Hybrid search by ellenmuller · Pull Request #4738 · guardian/grid

ellenmuller · 2026-05-14T11:10:40Z

What does this change?

This PR switches the AI search from a vector KNN search to a hybrid search that combines semantic similarity with lexical BM25 matching.

It also introduces a vecWeight query parameter so we can control the boost parameter between vector relevance and keyword relevance from the client. This will help us experiment with different values and eventually settle on a default score.

Main changes

add a new hybrid Elasticsearch query for AI text search (this is the query developed by the Data Science team, see here)
combine KNN and multi_match results in a single query
normalise BM25 scores using the query's max BM25 score so lexical and vector signals can be blended more predictably
thread a new optional vecWeight parameter through Kahuna, the Media API, and search param parsing
default vecWeight to 0.8 for AI text search when no value is supplied

Please note that the 'More Like This' search is unchanged :)
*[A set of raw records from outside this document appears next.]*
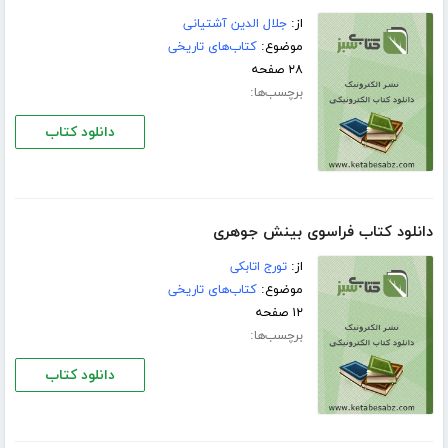
از:
جلال الدین آشتیانی
موضوع:
کتاب‌های تاریخی
۲۸ صفحه
برچسب‌ها:
دانلود کتاب
دانلود کتاب فراسوى بینش جوهرى
از:
تورج اتابكى
موضوع:
کتاب‌های تاریخی
۱۲ صفحه
برچسب‌ها:
دانلود کتاب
How should a reviewer test this change?

I have deployed to TEST, where you can do a semantic search and experiment with adding different vecWeights to the URL, eg &vecWeight=0.4.

Tested? Documented?

locally by committer
locally by Guardian reviewer
on the Guardian's TEST environment
relevant documentation added or amended (if needed)
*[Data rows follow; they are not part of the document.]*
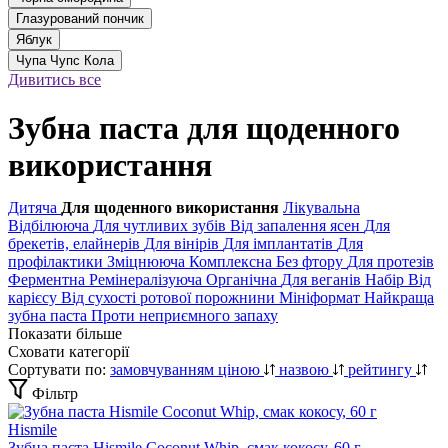
Глазурований пончик
Яблук
Чупа Чупс Кола
Дивитись все
Зубна паста для щоденного
використання
Дитяча
Для щоденного використання
Лікувальна
Відбілююча
Для чутливих зубів
Від запалення ясен
Для
брекетів, елайнерів
Для вінірів
Для імплантатів
Для
профілактики
Зміцнююча
Комплексна
Без фтору
Для протезів
Ферментна
Ремінералізуюча
Органічна
Для веганів
Набір
Від
карієсу
Від сухості ротової порожнини
Мініформат
Найкраща
зубна паста
Проти неприємного запаху
Показати більше
Сховати категорії
Сортувати по:
замовчуванням
ціною
назвою
рейтингу
Фільтр
Hismile
Зубна паста Hismile Coconut Whip, смак кокосу, 60 г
github-actions · 2026-05-14T11:17:48Z

Deploy build 14494 of `media-service::grid::all` to TEST

All deployment options

From guardian/actions-riff-raff.

Copilot

Pull request overview

Replaces the AI text search's pure-KNN Elasticsearch call with a hybrid query that combines a knn clause and a BM25 multi_match clause, plumbed through with a new optional vecWeight parameter (default 0.8 on the server) controllable from the client. A preliminary ES request computes the query's max BM25 score so the lexical clause can be rescaled into roughly the same [0, 1] range as the cosine-similarity scores before being blended.

Changes:

New ElasticSearch.hybridSearch that runs a max-BM25 probe query, then a bool { should: [multiMatch, knn] } request, scaling the multi-match boost by (lexicalWeight/vecWeight) * (1/maxScore).
New vecWeight query parameter parsed in SearchParams, threaded through MediaApi.semanticSearchByText/performAiSearchAndRespond, defaulting to 0.8 when absent.
Kahuna wiring: state param, $stateParams plumbing, controller, and mediaApi.search updated to accept and forward vecWeight; elastic4s bumped from 8.18.2 to 8.19.1.

Reviewed changes

Copilot reviewed 7 out of 8 changed files in this pull request and generated 8 comments.

Show a summary per file

File	Description
build.sbt	Bumps elastic4s to 8.19.1.
media-api/app/lib/elasticsearch/ElasticSearch.scala	Adds `hybridSearch` with max-BM25 normalisation and combined bool/knn query.
media-api/app/lib/elasticsearch/ElasticSearchModel.scala	Adds optional `vecWeight` to `SearchParams` and a `parseDoubleFromQuery` helper.
media-api/app/controllers/MediaApi.scala	Threads `vecWeight` into `semanticSearchByText`/`performAiSearchAndRespond` and the search param list; defaults to 0.8.
kahuna/public/js/search/index.js	Registers `vecWeight` as a search URL/state parameter.
kahuna/public/js/search/query.js	Initialises `ctrl.vecWeight` from `$stateParams` and propagates it on AI-search state transitions.
kahuna/public/js/search/results.js	Forwards `$stateParams.vecWeight` into the API search call.
kahuna/public/js/services/api/media-api.js	Adds `vecWeight` to the search API parameters.

💡 Add Copilot custom instructions for smarter, more guided reviews. Learn how to get started.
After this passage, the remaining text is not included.